Всего 6881787
30 дней 73787
24 часа 2455


15 белых гвоздик

Майе Владимировне Кристалинской посвящается
Отрывок из повести «Вестники любви»
15 белых гвоздик
Дядя Митя, крепко обосновавшийся в Москве, в просторной двухкомнатной квартире, постоянно звал Галю вместе с дочерью в гости, ему очень хотелось увидеть Танюшку.
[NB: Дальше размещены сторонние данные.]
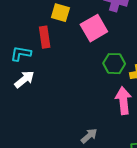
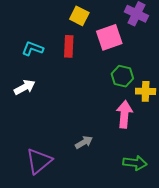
red rectangle: (45, 37) -> (69, 46), moved
white arrow: (24, 79) -> (25, 87), moved

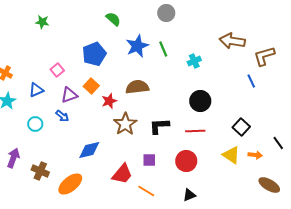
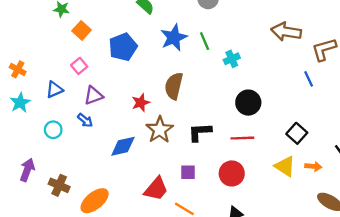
cyan cross: (194, 61) -> (232, 59), moved
orange square: (91, 86) -> (82, 30), moved
brown semicircle: (137, 87) -> (174, 86), turned -70
blue diamond: (89, 150) -> (123, 146), moved

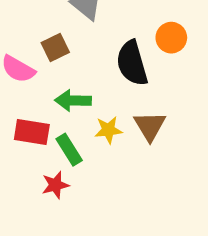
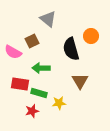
yellow star: (108, 130) -> (59, 103), moved
green rectangle: (69, 150) -> (39, 93), turned -42

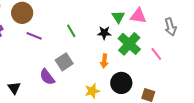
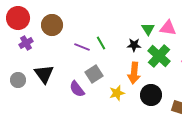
purple line: (34, 36) -> (82, 47), moved
orange arrow: (104, 61) -> (134, 73), size x1.5
black triangle: (14, 88) -> (44, 74), moved, size x1.5
yellow star: (92, 91) -> (117, 93), moved

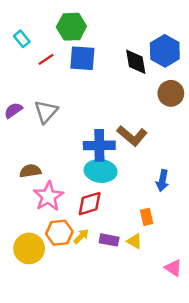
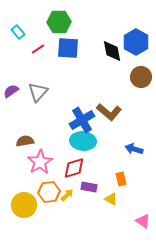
blue cross: (99, 145) -> (82, 120), turned -30
blue arrow: (162, 181) -> (134, 149), turned 96
purple rectangle: (109, 240) -> (89, 187), moved

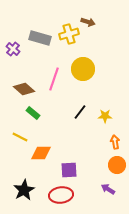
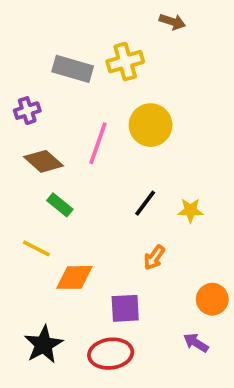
brown arrow: (88, 22) -> (172, 22), moved
purple cross: (13, 49) -> (27, 111), moved, turned 32
orange arrow: (115, 142) -> (154, 257), moved, turned -136

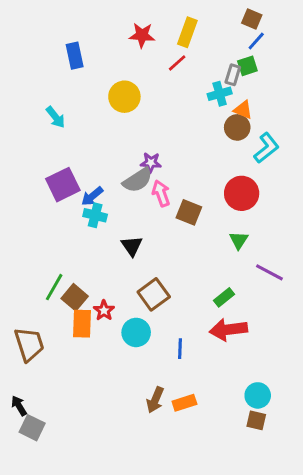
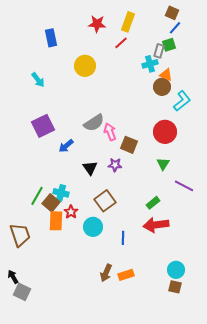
purple star: (151, 163) -> (115, 165), moved
blue arrow: (92, 196) -> (66, 146), moved
cyan cross: (95, 215) -> (61, 193), moved

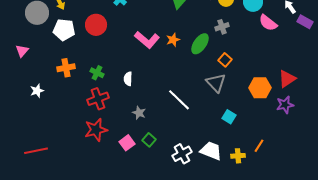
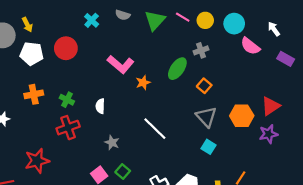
purple rectangle: (305, 22) -> (286, 59), moved
orange star: (173, 40) -> (143, 83), moved
gray triangle: (216, 83) -> (206, 117), moved
red star: (96, 130) -> (37, 161), moved

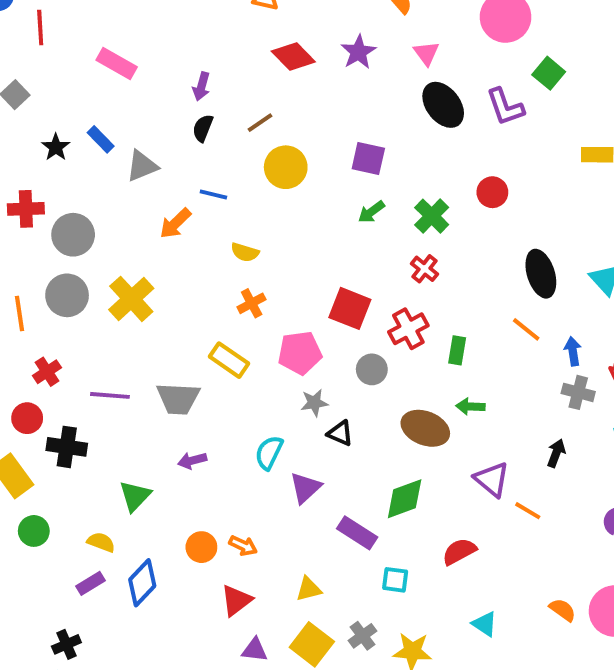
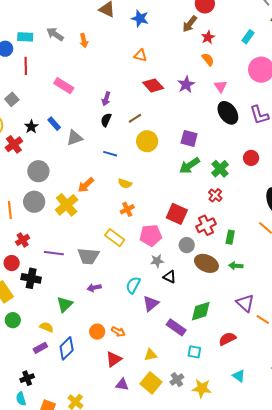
red cross: (26, 209) -> (14, 144), moved, turned -36
green arrow: (371, 212) -> (190, 166), size x1.5
orange arrow: (175, 223) -> (86, 185), moved
brown ellipse: (425, 428) -> (206, 263), moved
Пока он видел ее только на фотографиях и слушал ее голосок на самодельных пластинках. Голосок у Тани был на пластинках очень разный, и жена его Паша, понимающая толк в голосах, мечтала увидеть этого ребенка, берущего в четыре года такие ноты, что позавидовала бы любая прима. Пластинку с Таниным исполнением «Нежности» под баян Паша непременно ставила любым гостям, бывающим у них дома, или слушала сама, когда Митя был на службе. Девочка так пела слова «как мне несколько часов прожить», что Паша могла целый час прорыдать на кухне, рассматривая фотографии своего Коленьки, оставшегося навсегда 19-летним мальчиком лежать под какой-то белорусской деревней, от которой и следа на земле не осталось. Одно было у нее утешение – Митенька, этого молодого полуживого комиссара Паша вытащила на себе под шквальным огнем, выходила, перевезла в родную Москву да и женила на себе, будучи совершенно одинокой и свободной от обязательств перед кем бы то ни было. Она же пристроила его в органы через свою двоюродную тетку, и теперь для полного счастья ей не хватало только доченьки или сыночка, да она и не против была родить, но годы взяли свое.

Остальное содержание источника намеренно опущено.